The retailer has over 700 remaining locations in the U.S., including those under the Babies R Us banner. If completed, the company’s liquidation would be among the largest in retail history since Sports Authority closed nearly 500 stores, The Wall Street Journal reported.
Since a leveraged buyout, Toys R Us has been burdened with over $5 billion in debt. Competition from eCommerce retailers such as Amazon and discount stores such as Walmart hasn’t helped the company either.
Beyond the U.S., Toys R Us Chief Executive David Brandon said the company may liquidate its operations in France, Spain, Poland and Australia. In addition, the company hopes to find a buyer for its Canadian business, which it plans to package with 200 stores in the U.S.
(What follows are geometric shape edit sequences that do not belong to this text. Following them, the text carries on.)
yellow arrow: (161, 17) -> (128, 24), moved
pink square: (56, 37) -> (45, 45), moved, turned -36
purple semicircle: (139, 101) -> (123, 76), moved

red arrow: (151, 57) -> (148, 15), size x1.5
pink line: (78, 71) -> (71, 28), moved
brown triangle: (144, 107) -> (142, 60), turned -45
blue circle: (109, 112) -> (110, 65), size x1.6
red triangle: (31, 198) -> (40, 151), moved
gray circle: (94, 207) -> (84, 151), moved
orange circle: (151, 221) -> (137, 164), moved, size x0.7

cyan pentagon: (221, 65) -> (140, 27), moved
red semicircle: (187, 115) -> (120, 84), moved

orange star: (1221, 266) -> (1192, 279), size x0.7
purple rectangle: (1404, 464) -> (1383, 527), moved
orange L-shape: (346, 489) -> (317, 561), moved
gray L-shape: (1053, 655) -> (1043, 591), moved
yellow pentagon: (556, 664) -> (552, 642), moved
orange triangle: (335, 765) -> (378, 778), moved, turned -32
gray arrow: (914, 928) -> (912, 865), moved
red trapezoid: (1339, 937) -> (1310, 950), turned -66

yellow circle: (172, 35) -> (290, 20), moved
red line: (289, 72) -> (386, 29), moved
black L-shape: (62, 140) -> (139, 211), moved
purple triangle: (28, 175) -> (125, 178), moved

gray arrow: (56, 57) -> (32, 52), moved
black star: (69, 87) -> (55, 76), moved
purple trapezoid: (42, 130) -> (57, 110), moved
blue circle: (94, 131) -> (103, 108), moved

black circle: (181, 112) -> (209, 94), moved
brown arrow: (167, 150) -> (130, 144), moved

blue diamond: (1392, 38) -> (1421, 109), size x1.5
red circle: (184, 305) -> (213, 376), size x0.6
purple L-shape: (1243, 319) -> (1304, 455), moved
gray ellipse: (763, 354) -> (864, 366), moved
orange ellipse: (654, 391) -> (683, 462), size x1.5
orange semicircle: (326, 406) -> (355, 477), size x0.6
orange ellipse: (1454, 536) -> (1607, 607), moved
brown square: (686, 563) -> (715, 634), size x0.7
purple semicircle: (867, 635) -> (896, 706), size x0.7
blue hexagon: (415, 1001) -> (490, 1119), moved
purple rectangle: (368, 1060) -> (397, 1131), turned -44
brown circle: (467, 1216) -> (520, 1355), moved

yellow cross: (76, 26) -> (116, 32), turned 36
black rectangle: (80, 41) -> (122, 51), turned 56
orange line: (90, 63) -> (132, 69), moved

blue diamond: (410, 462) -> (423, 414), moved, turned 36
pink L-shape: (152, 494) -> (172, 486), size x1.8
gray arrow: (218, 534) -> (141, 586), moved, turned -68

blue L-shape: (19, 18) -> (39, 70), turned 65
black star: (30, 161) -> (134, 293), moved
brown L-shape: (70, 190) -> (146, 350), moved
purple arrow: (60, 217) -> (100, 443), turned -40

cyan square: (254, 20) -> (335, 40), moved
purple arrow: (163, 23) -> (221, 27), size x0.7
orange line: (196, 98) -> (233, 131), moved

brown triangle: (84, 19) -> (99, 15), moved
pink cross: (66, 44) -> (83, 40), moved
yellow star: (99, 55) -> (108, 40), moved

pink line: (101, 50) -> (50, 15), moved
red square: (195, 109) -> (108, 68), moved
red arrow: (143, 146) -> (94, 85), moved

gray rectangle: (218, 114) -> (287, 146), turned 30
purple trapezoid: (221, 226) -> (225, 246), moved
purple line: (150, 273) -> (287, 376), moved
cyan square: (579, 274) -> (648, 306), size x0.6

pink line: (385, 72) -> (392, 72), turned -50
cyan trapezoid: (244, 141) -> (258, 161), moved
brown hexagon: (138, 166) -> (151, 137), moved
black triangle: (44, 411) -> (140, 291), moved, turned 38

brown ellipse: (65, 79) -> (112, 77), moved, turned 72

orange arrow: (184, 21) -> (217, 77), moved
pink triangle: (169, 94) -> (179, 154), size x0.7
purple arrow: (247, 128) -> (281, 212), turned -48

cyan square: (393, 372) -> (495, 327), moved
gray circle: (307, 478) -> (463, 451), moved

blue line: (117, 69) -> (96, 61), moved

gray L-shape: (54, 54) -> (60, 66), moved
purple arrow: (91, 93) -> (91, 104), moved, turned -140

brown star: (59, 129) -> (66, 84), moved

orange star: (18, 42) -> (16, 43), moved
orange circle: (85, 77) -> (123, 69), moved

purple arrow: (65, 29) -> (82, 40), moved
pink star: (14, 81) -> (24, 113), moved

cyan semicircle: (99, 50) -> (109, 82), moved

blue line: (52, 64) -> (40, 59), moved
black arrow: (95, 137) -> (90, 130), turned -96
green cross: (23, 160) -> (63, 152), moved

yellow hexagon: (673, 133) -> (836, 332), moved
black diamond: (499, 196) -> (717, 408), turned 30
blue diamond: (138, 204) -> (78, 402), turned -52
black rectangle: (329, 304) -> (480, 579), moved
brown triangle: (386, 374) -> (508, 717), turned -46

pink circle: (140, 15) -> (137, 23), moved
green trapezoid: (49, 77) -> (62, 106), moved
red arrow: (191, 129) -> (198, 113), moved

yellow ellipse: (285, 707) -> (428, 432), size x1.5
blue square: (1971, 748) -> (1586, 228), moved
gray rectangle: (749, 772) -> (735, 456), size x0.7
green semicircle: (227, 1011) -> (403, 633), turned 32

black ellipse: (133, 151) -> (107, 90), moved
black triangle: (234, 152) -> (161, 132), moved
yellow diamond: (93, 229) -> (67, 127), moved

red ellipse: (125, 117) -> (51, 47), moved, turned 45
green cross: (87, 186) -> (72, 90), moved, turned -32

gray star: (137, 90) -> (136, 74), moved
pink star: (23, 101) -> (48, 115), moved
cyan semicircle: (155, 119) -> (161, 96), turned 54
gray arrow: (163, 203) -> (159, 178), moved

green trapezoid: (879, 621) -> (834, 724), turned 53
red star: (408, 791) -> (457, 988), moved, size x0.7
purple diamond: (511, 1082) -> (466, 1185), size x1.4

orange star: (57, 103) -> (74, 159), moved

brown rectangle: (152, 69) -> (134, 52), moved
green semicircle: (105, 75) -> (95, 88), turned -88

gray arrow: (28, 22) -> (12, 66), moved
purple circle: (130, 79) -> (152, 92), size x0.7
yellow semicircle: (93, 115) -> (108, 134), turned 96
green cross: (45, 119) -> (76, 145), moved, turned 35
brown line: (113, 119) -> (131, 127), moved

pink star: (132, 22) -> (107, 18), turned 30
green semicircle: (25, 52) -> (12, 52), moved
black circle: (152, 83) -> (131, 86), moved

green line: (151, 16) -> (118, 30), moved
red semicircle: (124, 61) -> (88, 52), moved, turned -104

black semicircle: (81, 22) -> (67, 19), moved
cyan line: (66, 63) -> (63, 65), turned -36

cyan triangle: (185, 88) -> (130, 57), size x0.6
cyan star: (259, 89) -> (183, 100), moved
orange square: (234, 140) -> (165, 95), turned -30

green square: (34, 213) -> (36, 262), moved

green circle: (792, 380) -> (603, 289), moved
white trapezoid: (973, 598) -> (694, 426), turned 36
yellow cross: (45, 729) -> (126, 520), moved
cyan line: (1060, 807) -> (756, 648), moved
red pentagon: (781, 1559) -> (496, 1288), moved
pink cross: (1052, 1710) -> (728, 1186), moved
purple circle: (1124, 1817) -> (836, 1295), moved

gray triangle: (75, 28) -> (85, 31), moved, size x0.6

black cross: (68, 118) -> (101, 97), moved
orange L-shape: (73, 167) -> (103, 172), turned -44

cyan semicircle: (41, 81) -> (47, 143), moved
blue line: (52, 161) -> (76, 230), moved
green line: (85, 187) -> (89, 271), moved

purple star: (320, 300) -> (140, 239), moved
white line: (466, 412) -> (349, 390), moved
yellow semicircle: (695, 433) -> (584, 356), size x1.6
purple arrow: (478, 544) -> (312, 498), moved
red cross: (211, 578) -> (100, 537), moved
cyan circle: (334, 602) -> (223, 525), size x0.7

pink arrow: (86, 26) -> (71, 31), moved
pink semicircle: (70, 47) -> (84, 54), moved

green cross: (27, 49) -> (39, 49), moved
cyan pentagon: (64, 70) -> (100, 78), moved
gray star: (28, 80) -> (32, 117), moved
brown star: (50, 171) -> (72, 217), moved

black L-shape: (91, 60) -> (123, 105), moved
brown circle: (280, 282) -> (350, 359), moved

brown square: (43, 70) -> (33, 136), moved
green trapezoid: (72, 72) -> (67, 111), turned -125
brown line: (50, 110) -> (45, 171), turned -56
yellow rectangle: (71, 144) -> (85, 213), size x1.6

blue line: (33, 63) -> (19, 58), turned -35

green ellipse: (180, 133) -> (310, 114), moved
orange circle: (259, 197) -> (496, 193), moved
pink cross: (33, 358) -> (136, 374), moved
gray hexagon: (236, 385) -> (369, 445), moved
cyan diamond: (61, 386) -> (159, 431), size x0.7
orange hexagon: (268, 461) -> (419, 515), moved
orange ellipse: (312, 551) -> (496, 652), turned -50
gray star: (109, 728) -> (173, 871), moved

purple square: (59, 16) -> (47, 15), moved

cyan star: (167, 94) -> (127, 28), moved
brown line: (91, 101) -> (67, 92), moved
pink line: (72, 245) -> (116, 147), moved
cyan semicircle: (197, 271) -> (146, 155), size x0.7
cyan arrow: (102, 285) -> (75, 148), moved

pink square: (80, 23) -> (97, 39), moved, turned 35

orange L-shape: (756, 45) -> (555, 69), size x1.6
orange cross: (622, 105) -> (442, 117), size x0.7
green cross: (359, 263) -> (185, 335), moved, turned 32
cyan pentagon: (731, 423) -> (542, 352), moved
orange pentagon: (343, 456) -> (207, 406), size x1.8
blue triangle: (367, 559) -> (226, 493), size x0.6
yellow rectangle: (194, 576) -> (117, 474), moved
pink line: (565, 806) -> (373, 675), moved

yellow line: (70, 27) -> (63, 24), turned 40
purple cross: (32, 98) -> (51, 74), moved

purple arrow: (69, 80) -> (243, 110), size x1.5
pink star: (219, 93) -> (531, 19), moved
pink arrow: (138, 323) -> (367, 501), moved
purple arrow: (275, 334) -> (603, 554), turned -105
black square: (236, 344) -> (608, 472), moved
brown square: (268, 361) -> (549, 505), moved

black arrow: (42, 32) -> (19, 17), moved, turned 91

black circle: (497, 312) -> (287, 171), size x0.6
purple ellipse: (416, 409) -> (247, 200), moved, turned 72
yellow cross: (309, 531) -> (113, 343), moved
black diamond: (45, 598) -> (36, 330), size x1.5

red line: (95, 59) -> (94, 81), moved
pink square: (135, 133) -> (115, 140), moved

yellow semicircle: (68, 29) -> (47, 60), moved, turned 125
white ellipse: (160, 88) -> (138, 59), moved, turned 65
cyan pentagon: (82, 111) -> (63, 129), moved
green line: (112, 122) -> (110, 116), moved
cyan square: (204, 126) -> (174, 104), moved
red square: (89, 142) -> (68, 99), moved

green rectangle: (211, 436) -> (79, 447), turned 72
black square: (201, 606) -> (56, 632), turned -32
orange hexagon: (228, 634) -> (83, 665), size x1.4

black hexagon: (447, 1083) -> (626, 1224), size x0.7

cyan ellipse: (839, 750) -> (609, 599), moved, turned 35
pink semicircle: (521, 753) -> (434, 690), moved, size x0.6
“We’re putting a for-sale sign on everything,” Brandon told employees, according to WSJ. “Frankly, all anyone has to do is offer one dollar more.”
The retailer plans to shutter its remaining 75 brick-and-mortar locations in the U.K. as the retailer was not able to find a buyer for their business there, Reuters reported. The news comes after Toys R Us planned to shutter about 200 more stores after a weak holiday sales season. The company also plans to lay off many of its corporate staff, the WSJ had reported based on information from people familiar with the situation.
Sales at the retailer have declined 15 percent from the 2017 holiday shopping season compared to 2016, and as the retailer previously announced it may close 100 stores. This latest set of closings could halve the number of U.S. stores that the retailer had prior to its bankruptcy filing. Still, the final number of store closures could change as the retailer is still in discussions about the closings.
Toys R Us had approximately 1,600 stores globally, with about half of them in the U.S. when it filed for bankruptcy protection in September. Company spokeswoman Amy von Walter had said back in February that she would not elaborate on the closures.